## What is expected
Transcribe the entries exactly; images are not part of the copy.

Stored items
- - -

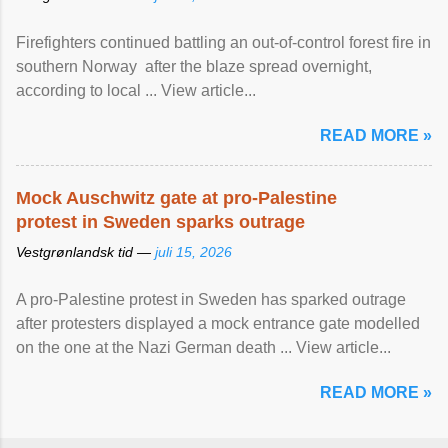
Firefighters continued battling an out-of-control forest fire in
southern Norway after the blaze spread overnight,
according to local ... View article...
READ MORE »
Mock Auschwitz gate at pro-Palestine
protest in Sweden sparks outrage
Vestgrønlandsk tid —
juli 15, 2026
A pro-Palestine protest in Sweden has sparked outrage
after protesters displayed a mock entrance gate modelled
on the one at the Nazi German death ... View article...
READ MORE »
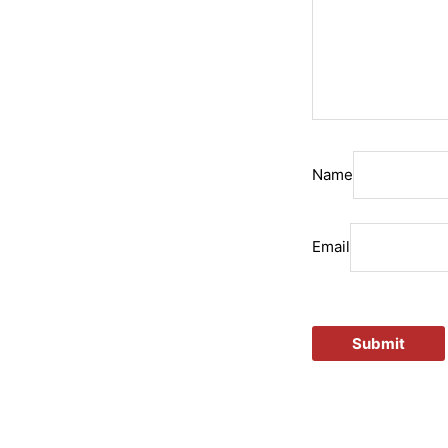
Name
Email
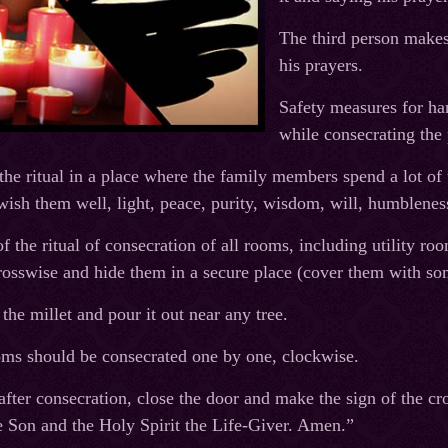
The third person makes 
his prayers.
Safety measures for ha
while consecrating the 
he ritual in a place where the family members spend a lot of 
 wish them well, light, peace, purity, wisdom, will, humblenes
 the ritual of consecration of all rooms, including utility ro
osswise and hide them in a secure place (cover them with so
 the millet and pour it out near any tree.
oms should be consecrated one by one, clockwise.
fter consecration, close the door and make the sign of the cro
 Son and the Holy Spirit the Life-Giver. Amen.”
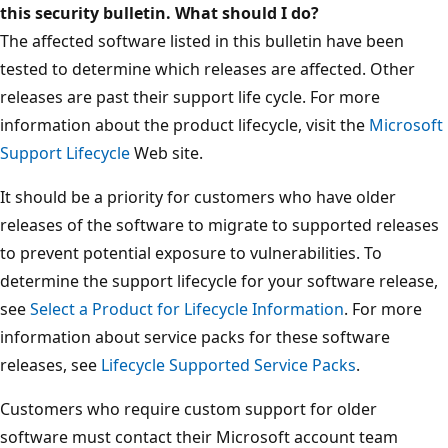
this security bulletin. What should I do?
The affected software listed in this bulletin have been
tested to determine which releases are affected. Other
releases are past their support life cycle. For more
information about the product lifecycle, visit the
Microsoft
Support Lifecycle
Web site.
It should be a priority for customers who have older
releases of the software to migrate to supported releases
to prevent potential exposure to vulnerabilities. To
determine the support lifecycle for your software release,
see
Select a Product for Lifecycle Information
. For more
information about service packs for these software
releases, see
Lifecycle Supported Service Packs
.
Customers who require custom support for older
software must contact their Microsoft account team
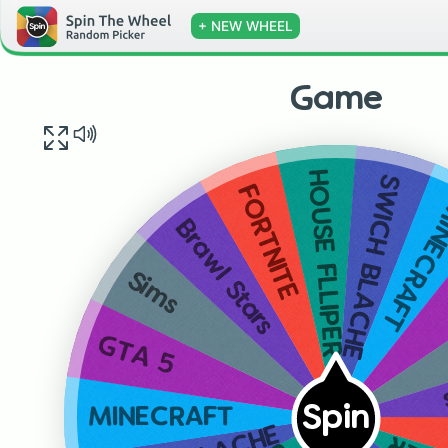
+ NEW WHEEL
Game
HOUSE FLLIPER
SWICH BLACHE
FORTNITE
MINECR
Brawl Stars
Sims
GTA 5
Spin
MINECRAFT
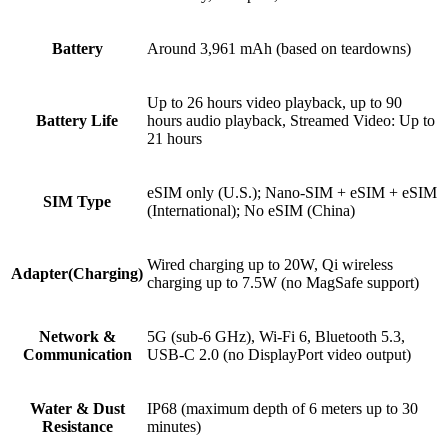
Battery
Around 3,961 mAh (based on teardowns)
Up to 26 hours video playback, up to 90
Battery Life
hours audio playback, Streamed Video: Up to
21 hours
eSIM only (U.S.); Nano-SIM + eSIM + eSIM
SIM Type
(International); No eSIM (China)
Wired charging up to 20W, Qi wireless
Adapter(Charging)
charging up to 7.5W (no MagSafe support)
Network &
5G (sub-6 GHz), Wi-Fi 6, Bluetooth 5.3,
Communication
USB-C 2.0 (no DisplayPort video output)
Water & Dust
IP68 (maximum depth of 6 meters up to 30
Resistance
minutes)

- - -

## Expected answer
Firefighters continued battling an out-of-control forest fire in
southern Norway after the blaze spread overnight,
according to local ... View article...
READ MORE »
Mock Auschwitz gate at pro-Palestine
protest in Sweden sparks outrage
Vestgrønlandsk tid —
juli 15, 2026
A pro-Palestine protest in Sweden has sparked outrage
after protesters displayed a mock entrance gate modelled
on the one at the Nazi German death ... View article...
READ MORE »
Name
Email
The third person makes 
his prayers.
Safety measures for ha
while consecrating the 
he ritual in a place where the family members spend a lot of 
 wish them well, light, peace, purity, wisdom, will, humblenes
 the ritual of consecration of all rooms, including utility ro
osswise and hide them in a secure place (cover them with so
 the millet and pour it out near any tree.
oms should be consecrated one by one, clockwise.
fter consecration, close the door and make the sign of the cro
 Son and the Holy Spirit the Life-Giver. Amen.”
this security bulletin. What should I do?
The affected software listed in this bulletin have been
tested to determine which releases are affected. Other
releases are past their support life cycle. For more
information about the product lifecycle, visit the
Microsoft
Support Lifecycle
Web site.
It should be a priority for customers who have older
releases of the software to migrate to supported releases
to prevent potential exposure to vulnerabilities. To
determine the support lifecycle for your software release,
see
Select a Product for Lifecycle Information
. For more
information about service packs for these software
releases, see
Lifecycle Supported Service Packs
.
Customers who require custom support for older
software must contact their Microsoft account team
+ NEW WHEEL
Game
HOUSE FLLIPER
SWICH BLACHE
FORTNITE
MINECR
Brawl Stars
Sims
GTA 5
Spin
MINECRAFT
Battery
Around 3,961 mAh (based on teardowns)
Up to 26 hours video playback, up to 90
Battery Life
hours audio playback, Streamed Video: Up to
21 hours
eSIM only (U.S.); Nano-SIM + eSIM + eSIM
SIM Type
(International); No eSIM (China)
Wired charging up to 20W, Qi wireless
Adapter(Charging)
charging up to 7.5W (no MagSafe support)
Network &
5G (sub-6 GHz), Wi-Fi 6, Bluetooth 5.3,
Communication
USB-C 2.0 (no DisplayPort video output)
Water & Dust
IP68 (maximum depth of 6 meters up to 30
Resistance
minutes)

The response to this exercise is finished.